China will probably be home to three of the world's top five stock exchanges that generate the most money from new listings this year, a new report showed.
The Hong Kong and Shanghai stock exchanges are expected to rank second and third among global exchanges for the amount of "IPO proceeds," consisting of funds raised from IPOs and secondary listings, generated in 2020, behind only the Nasdaq, according to estimates by KPMG International.
The New York Stock Exchange, which ranked fifth last year, is expected to come in fourth this year, while the Shenzhen Stock Exchange, which didn't make the top five in 2019, is set to come in fifth, according to a KPMG report.
The Shanghai and Hong Kong exchanges secured the three largest IPOs in the world this year. Chinese leading contract chipmaker, Semiconductor Manufacturing International Corp., debuted in Shanghai with a $7.5 billion listing in July, while JD.com went public in Hong Kong earlier this year with a $4.5 billion secondary listing. In January, rail operator Beijing-Shanghai High-Speed Railway held a $4.4 billion IPO in Shanghai.

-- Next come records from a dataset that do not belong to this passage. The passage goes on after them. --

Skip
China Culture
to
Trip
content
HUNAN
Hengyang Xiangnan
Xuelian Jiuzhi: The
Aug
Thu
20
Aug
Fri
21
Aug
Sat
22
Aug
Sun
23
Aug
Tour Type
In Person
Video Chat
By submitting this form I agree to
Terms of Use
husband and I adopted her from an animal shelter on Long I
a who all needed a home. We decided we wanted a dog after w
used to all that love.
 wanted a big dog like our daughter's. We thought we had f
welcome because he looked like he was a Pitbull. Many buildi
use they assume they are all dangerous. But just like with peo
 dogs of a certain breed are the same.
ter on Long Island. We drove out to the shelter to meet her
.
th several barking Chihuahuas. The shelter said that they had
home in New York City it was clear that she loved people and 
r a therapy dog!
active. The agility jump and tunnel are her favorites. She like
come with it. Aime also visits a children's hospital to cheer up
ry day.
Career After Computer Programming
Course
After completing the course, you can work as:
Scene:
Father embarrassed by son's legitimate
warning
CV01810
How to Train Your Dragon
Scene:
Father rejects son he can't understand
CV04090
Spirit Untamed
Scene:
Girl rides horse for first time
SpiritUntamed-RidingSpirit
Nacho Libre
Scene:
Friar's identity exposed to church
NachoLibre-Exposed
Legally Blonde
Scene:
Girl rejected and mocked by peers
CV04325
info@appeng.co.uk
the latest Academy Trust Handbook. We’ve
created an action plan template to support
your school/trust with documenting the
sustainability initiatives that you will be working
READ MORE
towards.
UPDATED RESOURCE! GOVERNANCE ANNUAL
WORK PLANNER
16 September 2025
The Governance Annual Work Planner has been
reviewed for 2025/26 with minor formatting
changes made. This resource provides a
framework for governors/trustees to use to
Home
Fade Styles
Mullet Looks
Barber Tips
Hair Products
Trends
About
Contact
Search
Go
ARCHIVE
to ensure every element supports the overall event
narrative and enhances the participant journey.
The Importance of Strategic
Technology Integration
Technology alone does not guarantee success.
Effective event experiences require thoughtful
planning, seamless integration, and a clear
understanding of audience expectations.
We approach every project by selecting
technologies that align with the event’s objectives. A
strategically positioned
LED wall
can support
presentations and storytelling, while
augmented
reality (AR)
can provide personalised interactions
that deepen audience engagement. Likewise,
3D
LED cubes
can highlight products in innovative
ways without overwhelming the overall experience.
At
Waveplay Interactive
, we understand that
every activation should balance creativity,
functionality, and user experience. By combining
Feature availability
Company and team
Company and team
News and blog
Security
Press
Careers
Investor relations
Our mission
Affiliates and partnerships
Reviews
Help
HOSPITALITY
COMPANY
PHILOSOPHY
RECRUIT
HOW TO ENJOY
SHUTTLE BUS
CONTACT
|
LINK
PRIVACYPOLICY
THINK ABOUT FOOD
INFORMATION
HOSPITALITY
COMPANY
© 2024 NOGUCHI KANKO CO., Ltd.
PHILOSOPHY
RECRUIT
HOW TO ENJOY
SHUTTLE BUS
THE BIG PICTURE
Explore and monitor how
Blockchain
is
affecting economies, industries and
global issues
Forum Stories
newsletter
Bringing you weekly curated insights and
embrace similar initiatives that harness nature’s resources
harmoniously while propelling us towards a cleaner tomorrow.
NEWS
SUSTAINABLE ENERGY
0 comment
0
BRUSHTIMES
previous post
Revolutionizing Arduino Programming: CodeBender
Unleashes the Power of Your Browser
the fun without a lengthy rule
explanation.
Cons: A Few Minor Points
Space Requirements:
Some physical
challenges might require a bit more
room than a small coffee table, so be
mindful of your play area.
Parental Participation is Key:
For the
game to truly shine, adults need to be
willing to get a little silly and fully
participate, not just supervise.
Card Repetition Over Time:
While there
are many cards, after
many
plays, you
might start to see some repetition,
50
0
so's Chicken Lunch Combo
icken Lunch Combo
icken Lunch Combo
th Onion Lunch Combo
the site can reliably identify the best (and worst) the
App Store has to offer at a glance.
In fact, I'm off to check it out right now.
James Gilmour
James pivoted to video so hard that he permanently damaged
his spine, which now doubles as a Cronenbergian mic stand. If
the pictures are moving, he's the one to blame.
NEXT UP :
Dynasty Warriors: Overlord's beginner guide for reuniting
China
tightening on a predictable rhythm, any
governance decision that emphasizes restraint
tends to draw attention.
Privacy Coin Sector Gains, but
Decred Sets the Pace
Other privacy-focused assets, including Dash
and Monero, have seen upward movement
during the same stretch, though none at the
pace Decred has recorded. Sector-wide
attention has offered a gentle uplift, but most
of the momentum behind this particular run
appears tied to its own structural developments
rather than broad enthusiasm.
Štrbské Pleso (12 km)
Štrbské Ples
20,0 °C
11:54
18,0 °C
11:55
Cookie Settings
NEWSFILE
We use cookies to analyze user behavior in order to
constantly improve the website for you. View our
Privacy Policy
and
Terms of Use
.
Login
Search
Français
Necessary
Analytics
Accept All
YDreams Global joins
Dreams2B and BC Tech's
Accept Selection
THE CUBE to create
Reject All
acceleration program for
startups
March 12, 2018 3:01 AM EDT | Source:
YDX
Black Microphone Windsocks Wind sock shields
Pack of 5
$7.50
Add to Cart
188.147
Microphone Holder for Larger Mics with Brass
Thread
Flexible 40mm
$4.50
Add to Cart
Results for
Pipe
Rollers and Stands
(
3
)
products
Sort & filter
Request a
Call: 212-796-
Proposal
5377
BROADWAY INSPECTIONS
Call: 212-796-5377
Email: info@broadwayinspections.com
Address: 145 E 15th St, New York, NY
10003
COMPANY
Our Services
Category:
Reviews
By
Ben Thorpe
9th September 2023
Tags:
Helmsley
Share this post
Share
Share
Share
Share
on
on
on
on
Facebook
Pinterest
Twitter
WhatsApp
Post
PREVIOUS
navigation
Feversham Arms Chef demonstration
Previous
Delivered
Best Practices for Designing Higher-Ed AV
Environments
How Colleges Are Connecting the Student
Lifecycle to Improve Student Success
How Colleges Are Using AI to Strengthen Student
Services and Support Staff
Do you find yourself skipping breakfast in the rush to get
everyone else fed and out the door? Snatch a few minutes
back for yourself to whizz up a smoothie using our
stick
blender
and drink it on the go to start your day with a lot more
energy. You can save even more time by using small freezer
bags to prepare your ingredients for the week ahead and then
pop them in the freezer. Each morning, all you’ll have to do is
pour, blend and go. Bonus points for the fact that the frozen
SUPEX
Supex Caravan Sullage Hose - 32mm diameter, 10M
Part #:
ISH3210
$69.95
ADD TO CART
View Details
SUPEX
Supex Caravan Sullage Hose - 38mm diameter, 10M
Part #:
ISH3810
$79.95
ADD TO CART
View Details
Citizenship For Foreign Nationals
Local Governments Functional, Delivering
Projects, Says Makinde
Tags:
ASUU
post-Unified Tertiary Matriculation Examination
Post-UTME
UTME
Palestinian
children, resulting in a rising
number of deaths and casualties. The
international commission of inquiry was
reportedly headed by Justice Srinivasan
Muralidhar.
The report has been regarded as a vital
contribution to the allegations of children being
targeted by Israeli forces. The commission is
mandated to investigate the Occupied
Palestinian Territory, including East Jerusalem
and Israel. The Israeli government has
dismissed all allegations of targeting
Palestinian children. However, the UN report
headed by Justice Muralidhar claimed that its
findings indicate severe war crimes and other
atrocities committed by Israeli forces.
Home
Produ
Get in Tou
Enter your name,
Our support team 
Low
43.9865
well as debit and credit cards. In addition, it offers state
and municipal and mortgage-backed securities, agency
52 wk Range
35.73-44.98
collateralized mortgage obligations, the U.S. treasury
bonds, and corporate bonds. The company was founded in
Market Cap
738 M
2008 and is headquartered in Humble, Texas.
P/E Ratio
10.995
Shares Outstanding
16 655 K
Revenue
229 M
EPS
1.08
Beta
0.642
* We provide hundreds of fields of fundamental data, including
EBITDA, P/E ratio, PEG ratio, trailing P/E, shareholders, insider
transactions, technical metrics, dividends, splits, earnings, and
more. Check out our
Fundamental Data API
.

"Despite prevailing uncertainties marked by the COVID-19 outbreak, as well as political, social and economic concerns, the global IPO markets remained resilient and ended strong in 2020," said Paul Lau, a partner and head of capital markets at KPMG China, in the report.
The Shanghai and Shenzhen stock exchanges are expected to record 383 new listings this year for a combined 461 billion yuan ($70.4 billion), an 82% year-on-year increase in terms of funds raised, KPMG said in the report, making 2020 the most active year for new fundraising since 2011.
Louis Lau, a partner at KPMG China, said that the expansion of the registration-based IPO system this year has deepened reform of the Chinese mainland's capital markets, amid the country's focus on fostering multilevel capital markets. "This would further increase market inclusiveness and coverage, assisting companies of different in sectors meeting their funding demands, and further bolstering the real economy as a whole," he said.
In August, the ChiNext board in Shenzhen replaced its approval-based IPO system with a new registration-based one, a move seen to compete with the Nasdaq-style STAR Market in Shanghai created last year.
The Hong Kong IPO market has also shown resilience amid the fallout of the COVID-19 pandemic. About 140 IPOs are expected to be completed in the city this year, raising HK$389.9 billion ($50.3 billion) in total. That figure represents a 24% year-on-year increase in funds raised. It also marks the most active year for new fundraising in the city since 2011, according to the report.
In Hong Kong, homecoming listings are main drivers for the increase in fundraising, with nine U.S.-listed companies with Chinese roots completing their secondary listings, which accounted for about 34% of all funds raised in the city, the report showed.
Over the past year, Washington has stepped up efforts to tighten scrutiny of U.S.-listed Chinese companies amid a long-standing dispute over American regulators' access to their audits. Earlier this month, the U.S. House of Representatives passed legislation that would ban any company from being listed on any American securities exchange if the U.S. auditing regulator is unable to view its audits for three years in a row. The bill, approved by the Senate in May and expected to be signed into law by President Donald Trump, is widely considered to target China.